Sudah Terkontaminasi Sejauh Mana?

7:10 AM

Tinggal di negara orang, mau tidak mau, pasti kita akan terpengaruh dengan budaya dan kebiasaan di negara tersebut, dan mau tidak mau ada bagian identitas kebangsaan kita yang tergerus, sadar maupun tidak!

Sumber: Wikimedia
Well, jadi seberapa terpengaruhnya seseorang, bisa terlihat dalam beberapa hal. Ini hasil pengamatan pribadi saya setelah tinggal di Australia selama 6 bulan. Ya, tiba-tiba sudah 6 bulan saja kami di sini. Kami sekeluarga, sih, masih sangat gres, jadi keindonesiaan kami di tempat ini belum perlu dipertanyakan. :)

Anak-anak kami, dari Kimi (hampir 5), Chloe (7), Joel (11), semuanya masih fasih berbahasa Indonesia, dan masih aktif menggunakannya untuk bercakap-cakap antara mereka, walau mulai terselip beberapa kata bahasa Inggris yang tadinya jarang mereka gunakan.
Menu harian kami pun 95% menu keluarga Indonesia pada umumnya. Karbohidrat kami dipenuhi oleh nasi, mie, atau bihun. Sedangkan roti dipilih untuk bekal makan siang atas alasan kepraktisan saja, bukan karena kami suka. Chloe terutama, terlihat paling berisi ketika sedang libur sekolah, karena kalau makan siang di rumah menunya dia suka, tidak melulu sandwich, pizza, sushi.
A tradition that we'll never let go. A tradition that I will probably never let go of either, simply because like religion, culture is nailed into you so deep you can't escape it. No matter how far you run. -Josephine Alibrandi
Tapi, bagaimana dengan mereka yang tinggal sudah cukup lama di sini? Tak mau kalah dengan Mak Icih, saya mencoba memberikan derajat ke-Aussie-an seseorang berdasarkan beberapa kriteria tertentu. Level 1-8, makin tinggi levelnya, makin terkontaminasi orang itu.

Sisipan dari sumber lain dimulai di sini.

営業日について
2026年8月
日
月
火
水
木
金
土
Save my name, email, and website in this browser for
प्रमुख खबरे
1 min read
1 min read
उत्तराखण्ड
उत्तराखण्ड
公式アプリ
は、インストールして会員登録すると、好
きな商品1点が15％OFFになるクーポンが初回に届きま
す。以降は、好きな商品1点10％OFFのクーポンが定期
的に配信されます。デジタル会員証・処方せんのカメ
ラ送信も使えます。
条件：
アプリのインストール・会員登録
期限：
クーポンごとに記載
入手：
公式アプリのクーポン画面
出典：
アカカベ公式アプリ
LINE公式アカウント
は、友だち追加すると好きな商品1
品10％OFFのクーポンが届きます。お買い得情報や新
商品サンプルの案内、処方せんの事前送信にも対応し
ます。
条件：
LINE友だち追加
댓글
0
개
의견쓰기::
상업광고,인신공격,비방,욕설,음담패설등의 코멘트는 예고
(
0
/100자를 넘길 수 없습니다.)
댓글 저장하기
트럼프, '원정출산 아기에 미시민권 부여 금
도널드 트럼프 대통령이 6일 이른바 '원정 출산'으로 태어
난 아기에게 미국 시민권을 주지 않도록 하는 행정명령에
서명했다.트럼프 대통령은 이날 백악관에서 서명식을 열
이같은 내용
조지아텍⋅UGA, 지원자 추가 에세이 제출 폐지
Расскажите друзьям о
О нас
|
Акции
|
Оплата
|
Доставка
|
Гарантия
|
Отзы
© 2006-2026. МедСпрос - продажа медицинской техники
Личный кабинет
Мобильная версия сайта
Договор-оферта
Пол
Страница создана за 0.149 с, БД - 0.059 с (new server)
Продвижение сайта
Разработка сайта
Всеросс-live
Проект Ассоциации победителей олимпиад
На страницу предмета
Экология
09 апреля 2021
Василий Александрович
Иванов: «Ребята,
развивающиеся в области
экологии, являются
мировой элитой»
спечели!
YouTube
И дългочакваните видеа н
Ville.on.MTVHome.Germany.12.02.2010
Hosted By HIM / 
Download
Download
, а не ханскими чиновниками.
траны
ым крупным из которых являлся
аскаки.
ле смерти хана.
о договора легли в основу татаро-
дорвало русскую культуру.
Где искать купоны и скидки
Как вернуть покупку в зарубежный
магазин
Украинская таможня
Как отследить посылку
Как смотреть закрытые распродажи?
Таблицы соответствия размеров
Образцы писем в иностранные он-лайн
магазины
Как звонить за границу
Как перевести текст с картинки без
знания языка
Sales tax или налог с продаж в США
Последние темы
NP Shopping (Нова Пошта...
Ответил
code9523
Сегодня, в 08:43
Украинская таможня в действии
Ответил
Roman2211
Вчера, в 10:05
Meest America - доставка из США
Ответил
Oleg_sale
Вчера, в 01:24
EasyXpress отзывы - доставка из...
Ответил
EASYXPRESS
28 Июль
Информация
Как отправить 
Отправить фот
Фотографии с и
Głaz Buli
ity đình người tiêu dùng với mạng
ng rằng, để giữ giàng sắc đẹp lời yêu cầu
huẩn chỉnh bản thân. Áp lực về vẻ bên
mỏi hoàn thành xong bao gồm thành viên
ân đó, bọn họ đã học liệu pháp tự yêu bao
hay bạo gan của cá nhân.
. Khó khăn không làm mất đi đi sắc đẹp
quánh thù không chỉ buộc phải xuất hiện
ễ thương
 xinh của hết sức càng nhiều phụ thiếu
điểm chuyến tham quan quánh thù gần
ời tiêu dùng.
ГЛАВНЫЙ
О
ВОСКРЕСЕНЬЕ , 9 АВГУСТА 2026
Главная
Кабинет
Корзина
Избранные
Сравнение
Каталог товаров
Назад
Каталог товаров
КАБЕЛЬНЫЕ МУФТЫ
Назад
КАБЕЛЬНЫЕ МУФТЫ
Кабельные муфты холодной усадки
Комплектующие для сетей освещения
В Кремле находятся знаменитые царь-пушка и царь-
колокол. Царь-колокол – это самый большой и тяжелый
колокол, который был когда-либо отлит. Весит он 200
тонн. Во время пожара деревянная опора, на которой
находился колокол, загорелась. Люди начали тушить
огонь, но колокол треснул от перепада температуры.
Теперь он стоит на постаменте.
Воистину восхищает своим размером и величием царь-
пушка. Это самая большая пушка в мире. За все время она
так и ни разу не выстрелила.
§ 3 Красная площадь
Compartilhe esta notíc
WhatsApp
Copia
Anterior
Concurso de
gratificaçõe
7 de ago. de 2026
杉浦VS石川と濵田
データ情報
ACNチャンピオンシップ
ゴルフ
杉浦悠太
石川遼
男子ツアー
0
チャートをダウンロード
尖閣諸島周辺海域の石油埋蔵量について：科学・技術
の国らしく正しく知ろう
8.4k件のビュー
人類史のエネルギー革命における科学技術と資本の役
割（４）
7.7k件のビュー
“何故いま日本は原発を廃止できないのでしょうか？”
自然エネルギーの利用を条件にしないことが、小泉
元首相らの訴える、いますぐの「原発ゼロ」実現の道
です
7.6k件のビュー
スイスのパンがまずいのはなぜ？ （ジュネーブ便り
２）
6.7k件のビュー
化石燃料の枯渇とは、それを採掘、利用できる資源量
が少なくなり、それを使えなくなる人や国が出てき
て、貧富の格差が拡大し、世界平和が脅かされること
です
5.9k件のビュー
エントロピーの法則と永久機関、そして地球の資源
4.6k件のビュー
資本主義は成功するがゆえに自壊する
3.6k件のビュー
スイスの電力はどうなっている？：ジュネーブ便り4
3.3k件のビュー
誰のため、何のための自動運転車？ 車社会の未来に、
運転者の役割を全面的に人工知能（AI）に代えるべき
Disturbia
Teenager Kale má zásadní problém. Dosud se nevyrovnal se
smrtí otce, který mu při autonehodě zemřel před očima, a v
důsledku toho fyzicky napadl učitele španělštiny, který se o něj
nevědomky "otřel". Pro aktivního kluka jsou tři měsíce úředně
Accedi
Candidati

Seorang teman kami, sebut namanya John, sudah sejak SMP dikirim oleh orang tuanya untuk bersekolah di Australia. John masih bisa berbahasa Indonesia dengan baik, dengan logat yang tidak kebule-bulean, tapi, John yang sudah menikah cukup lama dan belum punya anak ini pernah berkata kepada saya, "Saya masih mau punya keluarga. I am still wanting a family."
Buat orang Indonesia pada umumnya, pernyataan dia ini tentu terasa aneh. Dia kan sudah menikah? Bukankah dalam bahasa Indonesia family itu adalah "keluarga", dan seseorang yang sudah menikah disebut sebagai "sudah berkeluarga"?
Namun, tidak demikian dengan bahasa Inggris. Di dalam bahasa Inggris, konsep family adalah orang tua dengan anak. Orang tua tunggal dengan anaknya juga sudah memenuhi syarat untuk disebut family.

family
[fam-uh-lee, fam-lee] 

Examples 
Word Origin 

nounplural families.
1.
  1. a basic social unit consisting of parents and their children, considered as a group, whether dwelling together or not:
    the traditional family.
  2. a social unit consisting of one or more adults together with the children they care for:
    a single-parent family.

Jadi, jika seorang Indonesia yang sudah menikah mengatakan dia ingin punya keluarga, tahulah kamu, bahwa level ke-Australia-annya sudah di level tertinggi, karena sudah di level tata berpikirnya, bahasa Inggris yang telah dia akrabi sejak lama telah menggeser konsepnya tentang keluarga. John jelas sudah sangat terkontaminasi, sehingga saya taruh dia di level 8. :)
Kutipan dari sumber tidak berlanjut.